# Vintage Vespas



## Mr. B. Scott Robinson (Jan 16, 2017)

It has become a bit of a fetish in my corner of the globe for expats to seek out and purchase antique Vespa scooters and have them sent back home. These are models from the 1960s. 

I have a good understanding of the antique car market, so I am surprised that these cobbled together "Frankenstein Monster" type Vespas hold any significant collector interest since they are about as far from a pristine "barn find" as could be. 

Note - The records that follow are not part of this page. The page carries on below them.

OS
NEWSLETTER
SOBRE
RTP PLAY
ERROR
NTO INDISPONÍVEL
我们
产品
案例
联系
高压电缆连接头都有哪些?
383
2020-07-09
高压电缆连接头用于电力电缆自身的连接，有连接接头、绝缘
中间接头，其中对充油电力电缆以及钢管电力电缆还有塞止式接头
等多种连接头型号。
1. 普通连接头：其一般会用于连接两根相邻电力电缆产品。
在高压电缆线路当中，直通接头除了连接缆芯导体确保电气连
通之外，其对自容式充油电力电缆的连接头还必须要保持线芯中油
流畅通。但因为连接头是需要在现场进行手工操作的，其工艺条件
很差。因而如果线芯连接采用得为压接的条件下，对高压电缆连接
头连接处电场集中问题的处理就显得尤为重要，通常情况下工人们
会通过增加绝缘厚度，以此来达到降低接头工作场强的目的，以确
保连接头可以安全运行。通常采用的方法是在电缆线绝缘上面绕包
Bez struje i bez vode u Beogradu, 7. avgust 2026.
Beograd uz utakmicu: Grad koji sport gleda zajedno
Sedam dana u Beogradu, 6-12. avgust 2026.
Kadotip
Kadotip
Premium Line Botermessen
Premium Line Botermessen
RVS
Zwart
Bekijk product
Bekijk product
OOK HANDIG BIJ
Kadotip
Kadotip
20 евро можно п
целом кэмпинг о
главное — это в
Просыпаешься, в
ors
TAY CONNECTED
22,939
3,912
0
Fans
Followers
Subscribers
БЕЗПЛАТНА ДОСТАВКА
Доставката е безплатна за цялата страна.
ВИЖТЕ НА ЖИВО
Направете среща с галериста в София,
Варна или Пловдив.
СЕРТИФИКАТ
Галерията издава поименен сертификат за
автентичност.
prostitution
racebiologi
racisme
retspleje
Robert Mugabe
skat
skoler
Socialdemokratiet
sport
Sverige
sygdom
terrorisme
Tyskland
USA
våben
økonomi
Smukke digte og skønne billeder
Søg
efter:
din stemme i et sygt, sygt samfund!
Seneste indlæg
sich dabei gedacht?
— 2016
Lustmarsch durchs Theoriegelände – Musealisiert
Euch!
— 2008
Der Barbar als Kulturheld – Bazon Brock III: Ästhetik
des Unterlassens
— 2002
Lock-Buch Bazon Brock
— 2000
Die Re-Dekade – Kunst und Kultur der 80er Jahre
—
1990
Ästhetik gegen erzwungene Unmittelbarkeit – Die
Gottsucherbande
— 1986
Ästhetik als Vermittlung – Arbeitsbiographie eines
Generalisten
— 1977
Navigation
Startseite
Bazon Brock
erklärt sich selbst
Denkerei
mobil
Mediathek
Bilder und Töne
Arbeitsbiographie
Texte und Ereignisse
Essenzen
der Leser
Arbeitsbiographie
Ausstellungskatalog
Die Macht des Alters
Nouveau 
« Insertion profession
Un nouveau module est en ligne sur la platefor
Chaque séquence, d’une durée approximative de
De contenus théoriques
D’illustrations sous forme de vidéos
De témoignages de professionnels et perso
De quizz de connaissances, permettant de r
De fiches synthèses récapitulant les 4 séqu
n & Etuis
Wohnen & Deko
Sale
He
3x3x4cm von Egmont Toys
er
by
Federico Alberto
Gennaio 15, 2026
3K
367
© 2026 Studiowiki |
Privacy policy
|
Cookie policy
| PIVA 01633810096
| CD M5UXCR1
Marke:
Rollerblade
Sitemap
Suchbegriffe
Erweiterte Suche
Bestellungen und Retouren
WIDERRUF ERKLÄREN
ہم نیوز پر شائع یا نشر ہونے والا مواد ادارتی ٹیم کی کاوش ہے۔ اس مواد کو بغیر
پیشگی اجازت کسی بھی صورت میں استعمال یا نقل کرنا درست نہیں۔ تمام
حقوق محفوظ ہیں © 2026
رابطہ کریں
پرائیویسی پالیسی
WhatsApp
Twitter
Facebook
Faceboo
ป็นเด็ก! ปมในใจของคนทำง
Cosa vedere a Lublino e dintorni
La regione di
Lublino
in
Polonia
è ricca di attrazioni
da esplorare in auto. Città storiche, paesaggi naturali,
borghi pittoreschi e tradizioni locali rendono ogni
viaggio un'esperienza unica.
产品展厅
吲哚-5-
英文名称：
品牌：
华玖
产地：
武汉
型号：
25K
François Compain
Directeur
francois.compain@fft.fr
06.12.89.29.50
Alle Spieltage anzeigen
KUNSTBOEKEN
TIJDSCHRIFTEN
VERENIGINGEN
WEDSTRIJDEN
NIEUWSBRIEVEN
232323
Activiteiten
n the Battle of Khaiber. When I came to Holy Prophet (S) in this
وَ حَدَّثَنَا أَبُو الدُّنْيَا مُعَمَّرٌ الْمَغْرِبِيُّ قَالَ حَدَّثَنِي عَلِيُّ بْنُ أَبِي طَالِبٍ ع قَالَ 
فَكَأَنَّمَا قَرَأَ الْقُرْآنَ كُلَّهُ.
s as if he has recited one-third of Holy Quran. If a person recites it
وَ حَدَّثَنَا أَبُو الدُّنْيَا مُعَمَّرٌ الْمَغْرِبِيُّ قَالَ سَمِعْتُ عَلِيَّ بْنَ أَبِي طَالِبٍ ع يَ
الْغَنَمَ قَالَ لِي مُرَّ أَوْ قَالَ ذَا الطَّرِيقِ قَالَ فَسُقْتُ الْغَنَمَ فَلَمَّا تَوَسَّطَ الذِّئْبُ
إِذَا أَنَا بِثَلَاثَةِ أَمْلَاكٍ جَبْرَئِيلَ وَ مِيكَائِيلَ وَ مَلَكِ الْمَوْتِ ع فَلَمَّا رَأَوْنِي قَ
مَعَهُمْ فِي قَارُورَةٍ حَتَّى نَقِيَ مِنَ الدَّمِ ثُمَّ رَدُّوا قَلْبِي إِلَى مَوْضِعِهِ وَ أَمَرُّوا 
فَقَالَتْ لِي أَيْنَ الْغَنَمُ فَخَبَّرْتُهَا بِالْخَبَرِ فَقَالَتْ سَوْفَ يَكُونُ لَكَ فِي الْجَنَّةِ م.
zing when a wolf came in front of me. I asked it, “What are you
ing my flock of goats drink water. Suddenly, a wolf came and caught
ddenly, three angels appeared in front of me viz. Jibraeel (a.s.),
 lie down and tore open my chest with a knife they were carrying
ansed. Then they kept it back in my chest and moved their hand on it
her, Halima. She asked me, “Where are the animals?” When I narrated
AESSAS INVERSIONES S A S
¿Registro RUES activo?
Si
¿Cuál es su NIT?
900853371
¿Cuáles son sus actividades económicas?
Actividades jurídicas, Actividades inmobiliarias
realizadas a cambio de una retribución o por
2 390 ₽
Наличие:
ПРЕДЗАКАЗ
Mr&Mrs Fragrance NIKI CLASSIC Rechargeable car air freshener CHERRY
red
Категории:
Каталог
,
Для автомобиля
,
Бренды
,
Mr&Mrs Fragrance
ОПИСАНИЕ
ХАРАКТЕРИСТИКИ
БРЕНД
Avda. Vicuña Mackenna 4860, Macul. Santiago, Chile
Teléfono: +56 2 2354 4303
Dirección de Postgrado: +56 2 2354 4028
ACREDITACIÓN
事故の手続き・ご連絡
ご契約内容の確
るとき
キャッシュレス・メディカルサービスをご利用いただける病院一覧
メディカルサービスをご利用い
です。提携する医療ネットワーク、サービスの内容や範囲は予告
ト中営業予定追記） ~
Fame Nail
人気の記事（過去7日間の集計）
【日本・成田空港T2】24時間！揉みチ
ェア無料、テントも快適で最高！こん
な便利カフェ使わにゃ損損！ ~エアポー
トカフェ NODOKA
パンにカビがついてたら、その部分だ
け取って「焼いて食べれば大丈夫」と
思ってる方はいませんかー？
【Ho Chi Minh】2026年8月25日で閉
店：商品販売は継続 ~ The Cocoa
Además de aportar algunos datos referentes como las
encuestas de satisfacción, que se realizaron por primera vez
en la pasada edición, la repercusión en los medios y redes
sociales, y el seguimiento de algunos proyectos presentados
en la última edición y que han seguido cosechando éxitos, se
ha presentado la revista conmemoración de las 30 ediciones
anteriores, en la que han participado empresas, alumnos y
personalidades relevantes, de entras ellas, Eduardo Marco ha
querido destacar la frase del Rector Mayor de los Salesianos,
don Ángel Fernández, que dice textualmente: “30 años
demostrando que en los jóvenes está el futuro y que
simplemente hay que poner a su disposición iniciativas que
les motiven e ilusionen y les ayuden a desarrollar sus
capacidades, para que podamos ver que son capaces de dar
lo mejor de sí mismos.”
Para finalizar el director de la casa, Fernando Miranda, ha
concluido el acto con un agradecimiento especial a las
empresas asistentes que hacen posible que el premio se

Anyone have any insight into these types of bikes? 

Cheers, 

BSR


----------



## Mr. B. Scott Robinson (Jan 16, 2017)

Some photos....


----------



## eagle2250 (Mar 24, 2006)

Not trying to be funny, but rather just seeking clarrification, is the first picture of a white Vespa, parked in soneone's kitchen? I "oh-so-loved my Harley Sportster"...but I never parked it in the house! LOL.


----------



## Mr. B. Scott Robinson (Jan 16, 2017)

Apparently, yes. These are photos of Vespas for sale by one of the larger dealers of used Vespas in the country. 

Cheers. 

BSR


----------



## Oldsarge (Feb 20, 2011)

A passion for which I can imagine no logical explanation.


----------



## derum (Dec 29, 2008)

Vespas and Lambrettas were popular with mods in the UK in the 60's and had a resurgence in the 70's. Old models of both are desirable and collectible. There were many manufacturers jumping on the bandwagon in the 60's as this interesting article details.....

https://parkaavenue.blogspot.com/2015/01/scooters-that-never-became-popular-with.html


----------



## Oldsarge (Feb 20, 2011)

Vespa-ish scooters are the local equivalent of either the family car or a pickup truck in SE Asia.


----------